Il caso a Chi l'ha visto

Il caso intanto finisce nell'occhio del programma Chi l'ha visto, che dedica numerosi approfondimenti ai documenti che emergono. Grande impressione sull'opinione pubblica fanno gli audio del 118 con le bugie dette spudoratamente a chi per lavoro presta soccorso agli altri e non ha potuto soccorrere Marco per la falsificazione della realtà offerta da chi parlava a quel telefono.

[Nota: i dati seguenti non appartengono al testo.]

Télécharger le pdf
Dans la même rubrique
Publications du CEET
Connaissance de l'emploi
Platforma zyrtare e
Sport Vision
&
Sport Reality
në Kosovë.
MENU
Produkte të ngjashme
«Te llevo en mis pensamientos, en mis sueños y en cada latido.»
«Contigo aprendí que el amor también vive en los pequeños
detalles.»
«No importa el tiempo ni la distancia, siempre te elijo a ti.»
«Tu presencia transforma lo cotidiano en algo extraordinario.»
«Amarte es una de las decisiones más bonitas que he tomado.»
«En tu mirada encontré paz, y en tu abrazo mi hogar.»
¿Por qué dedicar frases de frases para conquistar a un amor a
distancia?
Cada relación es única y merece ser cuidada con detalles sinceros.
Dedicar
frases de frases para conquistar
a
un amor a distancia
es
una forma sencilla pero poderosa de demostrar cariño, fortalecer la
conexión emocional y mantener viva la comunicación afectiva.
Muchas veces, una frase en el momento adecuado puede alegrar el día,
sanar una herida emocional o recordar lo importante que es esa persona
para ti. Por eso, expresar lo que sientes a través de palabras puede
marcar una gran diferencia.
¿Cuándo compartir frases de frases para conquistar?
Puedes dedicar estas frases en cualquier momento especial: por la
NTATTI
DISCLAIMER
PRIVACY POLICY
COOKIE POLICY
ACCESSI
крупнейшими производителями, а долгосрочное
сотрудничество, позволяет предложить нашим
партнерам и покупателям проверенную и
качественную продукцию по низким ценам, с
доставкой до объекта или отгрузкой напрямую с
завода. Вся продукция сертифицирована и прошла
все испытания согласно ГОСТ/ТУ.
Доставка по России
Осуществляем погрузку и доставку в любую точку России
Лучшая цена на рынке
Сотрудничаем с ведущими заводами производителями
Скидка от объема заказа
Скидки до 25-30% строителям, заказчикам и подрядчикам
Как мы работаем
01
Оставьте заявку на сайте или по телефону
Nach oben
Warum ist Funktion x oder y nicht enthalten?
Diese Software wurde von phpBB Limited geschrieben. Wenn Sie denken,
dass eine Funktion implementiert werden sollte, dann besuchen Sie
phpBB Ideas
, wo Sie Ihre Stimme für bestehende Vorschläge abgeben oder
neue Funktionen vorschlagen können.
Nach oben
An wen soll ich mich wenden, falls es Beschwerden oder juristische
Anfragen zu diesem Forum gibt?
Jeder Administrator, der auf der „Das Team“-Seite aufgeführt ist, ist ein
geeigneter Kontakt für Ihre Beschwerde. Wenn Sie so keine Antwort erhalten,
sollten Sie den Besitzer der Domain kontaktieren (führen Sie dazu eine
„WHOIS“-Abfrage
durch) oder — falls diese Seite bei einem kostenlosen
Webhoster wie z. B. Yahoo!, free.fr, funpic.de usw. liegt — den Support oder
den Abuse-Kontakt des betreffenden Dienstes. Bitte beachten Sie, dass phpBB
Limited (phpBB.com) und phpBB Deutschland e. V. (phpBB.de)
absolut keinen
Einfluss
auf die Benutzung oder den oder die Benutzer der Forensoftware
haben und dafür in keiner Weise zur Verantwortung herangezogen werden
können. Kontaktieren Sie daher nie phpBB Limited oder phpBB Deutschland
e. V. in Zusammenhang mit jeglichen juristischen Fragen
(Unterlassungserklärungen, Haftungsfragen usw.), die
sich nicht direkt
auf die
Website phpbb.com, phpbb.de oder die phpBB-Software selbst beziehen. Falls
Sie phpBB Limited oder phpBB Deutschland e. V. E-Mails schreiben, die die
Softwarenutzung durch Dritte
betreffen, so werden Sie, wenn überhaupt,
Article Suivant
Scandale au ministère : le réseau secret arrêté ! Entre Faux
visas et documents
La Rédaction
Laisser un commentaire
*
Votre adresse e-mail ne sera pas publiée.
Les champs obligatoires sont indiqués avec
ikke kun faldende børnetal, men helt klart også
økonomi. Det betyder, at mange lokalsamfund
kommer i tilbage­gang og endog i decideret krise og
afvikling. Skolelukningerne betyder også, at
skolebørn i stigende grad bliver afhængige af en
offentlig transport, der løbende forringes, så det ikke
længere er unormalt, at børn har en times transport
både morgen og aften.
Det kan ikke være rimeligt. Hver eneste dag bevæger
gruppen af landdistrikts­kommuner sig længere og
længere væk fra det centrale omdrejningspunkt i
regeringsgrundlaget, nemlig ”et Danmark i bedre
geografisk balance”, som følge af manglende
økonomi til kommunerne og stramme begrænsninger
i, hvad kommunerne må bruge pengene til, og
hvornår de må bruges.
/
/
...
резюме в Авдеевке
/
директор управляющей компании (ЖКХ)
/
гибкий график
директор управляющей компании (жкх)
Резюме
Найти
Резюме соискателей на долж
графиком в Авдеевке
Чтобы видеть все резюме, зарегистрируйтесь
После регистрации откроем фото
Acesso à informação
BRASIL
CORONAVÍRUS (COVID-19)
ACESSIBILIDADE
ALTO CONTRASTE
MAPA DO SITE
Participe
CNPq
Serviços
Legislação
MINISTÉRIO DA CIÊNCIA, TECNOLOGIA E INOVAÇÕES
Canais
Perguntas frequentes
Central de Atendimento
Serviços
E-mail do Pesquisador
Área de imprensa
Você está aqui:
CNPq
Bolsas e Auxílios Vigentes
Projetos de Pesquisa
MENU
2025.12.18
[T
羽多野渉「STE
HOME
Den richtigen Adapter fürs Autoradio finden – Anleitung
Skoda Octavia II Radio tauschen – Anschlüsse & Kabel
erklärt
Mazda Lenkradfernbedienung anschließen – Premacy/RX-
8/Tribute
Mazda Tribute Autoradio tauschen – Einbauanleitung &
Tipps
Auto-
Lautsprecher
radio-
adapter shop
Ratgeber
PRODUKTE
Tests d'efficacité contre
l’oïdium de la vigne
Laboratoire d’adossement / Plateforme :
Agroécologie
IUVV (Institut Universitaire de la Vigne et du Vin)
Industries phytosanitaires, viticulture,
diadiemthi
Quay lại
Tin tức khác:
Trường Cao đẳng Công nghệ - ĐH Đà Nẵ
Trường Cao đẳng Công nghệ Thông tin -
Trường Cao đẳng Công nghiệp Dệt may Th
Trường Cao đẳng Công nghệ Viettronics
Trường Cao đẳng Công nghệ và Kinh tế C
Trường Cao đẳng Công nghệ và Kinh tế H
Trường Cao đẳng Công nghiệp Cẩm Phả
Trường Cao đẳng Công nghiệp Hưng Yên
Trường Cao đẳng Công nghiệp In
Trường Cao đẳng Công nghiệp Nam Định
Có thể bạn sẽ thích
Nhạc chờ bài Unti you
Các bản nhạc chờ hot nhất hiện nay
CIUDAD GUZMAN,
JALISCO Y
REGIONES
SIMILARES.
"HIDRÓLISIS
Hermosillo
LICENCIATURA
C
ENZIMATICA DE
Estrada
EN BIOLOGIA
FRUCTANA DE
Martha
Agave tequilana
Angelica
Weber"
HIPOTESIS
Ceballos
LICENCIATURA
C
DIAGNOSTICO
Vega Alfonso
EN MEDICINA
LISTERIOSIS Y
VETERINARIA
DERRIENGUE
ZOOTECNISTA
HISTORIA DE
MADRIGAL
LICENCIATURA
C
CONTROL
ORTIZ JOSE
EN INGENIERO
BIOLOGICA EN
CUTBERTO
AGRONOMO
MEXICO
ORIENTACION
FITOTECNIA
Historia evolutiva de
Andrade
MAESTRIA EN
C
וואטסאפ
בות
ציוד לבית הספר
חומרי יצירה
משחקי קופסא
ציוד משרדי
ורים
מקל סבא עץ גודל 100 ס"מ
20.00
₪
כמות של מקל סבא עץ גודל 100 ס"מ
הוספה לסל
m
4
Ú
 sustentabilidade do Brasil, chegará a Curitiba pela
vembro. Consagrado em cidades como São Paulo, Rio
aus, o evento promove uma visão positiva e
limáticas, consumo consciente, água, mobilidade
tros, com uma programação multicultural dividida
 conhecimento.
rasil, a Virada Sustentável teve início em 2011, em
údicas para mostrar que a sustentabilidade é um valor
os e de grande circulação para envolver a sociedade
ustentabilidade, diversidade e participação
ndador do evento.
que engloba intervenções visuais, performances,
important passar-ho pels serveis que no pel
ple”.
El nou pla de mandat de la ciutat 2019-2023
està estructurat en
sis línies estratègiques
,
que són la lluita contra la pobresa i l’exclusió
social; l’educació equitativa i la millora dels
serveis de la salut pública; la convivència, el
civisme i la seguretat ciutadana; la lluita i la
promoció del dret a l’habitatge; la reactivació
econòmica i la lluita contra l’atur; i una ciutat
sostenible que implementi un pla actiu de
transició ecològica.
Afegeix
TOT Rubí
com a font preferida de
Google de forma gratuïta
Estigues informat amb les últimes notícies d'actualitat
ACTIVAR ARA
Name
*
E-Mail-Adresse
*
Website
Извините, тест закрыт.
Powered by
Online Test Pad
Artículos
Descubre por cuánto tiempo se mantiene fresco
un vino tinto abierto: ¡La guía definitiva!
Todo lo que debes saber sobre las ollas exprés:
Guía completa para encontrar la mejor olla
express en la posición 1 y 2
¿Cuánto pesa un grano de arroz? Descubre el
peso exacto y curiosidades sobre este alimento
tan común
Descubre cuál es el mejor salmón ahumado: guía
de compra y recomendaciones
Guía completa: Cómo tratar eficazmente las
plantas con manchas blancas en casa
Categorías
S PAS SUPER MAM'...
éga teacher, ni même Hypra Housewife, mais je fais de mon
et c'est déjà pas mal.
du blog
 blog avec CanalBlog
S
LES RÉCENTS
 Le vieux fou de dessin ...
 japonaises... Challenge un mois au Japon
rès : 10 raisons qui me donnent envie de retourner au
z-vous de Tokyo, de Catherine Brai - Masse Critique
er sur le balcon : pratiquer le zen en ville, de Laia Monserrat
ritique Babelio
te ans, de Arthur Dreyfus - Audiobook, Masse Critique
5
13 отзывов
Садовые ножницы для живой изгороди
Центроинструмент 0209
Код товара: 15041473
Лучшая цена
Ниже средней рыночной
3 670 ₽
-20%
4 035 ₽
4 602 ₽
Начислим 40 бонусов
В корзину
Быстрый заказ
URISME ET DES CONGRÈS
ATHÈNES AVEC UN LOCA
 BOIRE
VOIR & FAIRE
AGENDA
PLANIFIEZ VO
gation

Marco Vannini ucciso, ma era uno ‘scherzo'

Si va in Tribunale per omicidio. Ciontoli, che si assume la responsabilità di aver sparato a Marco, mentre gli puntava ‘per scherzo' la pistola nel bagno di casa, dove il genero faceva la doccia, incassa una condanna a 15 anni in primo grado. Pene minori per gli altri, assolta la Giorgini per omissione di soccorso. Marina Conte urlante viene ripresa dal giudice alla lettura del verdetto.

Ciontoli condannato a 5 anni

In appello la condanna passa a cinque anni di carcere. Intanto Antonio Ciontoli, che è sempre rimasto libero in attesa di giudizio, compare dinnanzi a un altro tribunale, quello televisivo di Franca Leosini a ‘Storie Maledette‘. Vittimista, l'ex agente dei Servizi Segreti si lamenta dell'inferno che sta passando da quando sulla sua testa è piovuta quella tragedia. Hanno dovuto lasciare Ladispoli, vivono nel completo anonimato in località diverse, per sfuggire all'odio della gente. "Quanto vale la vita umana", chiede la giornalista, "beh l'ergastolo", risponde Ciontoli. Aveva già presentato ricorso contro la pena di cinque anni.

La Cassazione annulla la sentenza: appello da rifare

Come i Ciontoli, anche i Vannini sono esposti mediaticamente. In una intervista Marina Conte, ormai stremata dalla vicenda, confessa di ritenere che a sparare a Marco fosse stato Federico Ciontoli, coperto dal padre, ma il test della polvere da sparo eseguito sui componenti della famiglia dopo i fatti, conferma che a esplodere il colpo è stato Antonio. Sgombrato il campo da questi dubbi si attende la Cassazione che, contro ogni previsione, annulla la sentenza e rinvia a un nuovo processo per omicidio volontario. Si ripartirà da lì, dalle aule di tribunale e al contrario di quanto secondo i Ciontoli si stava facendo quella sera, in casa, stavolta non si scherzerà.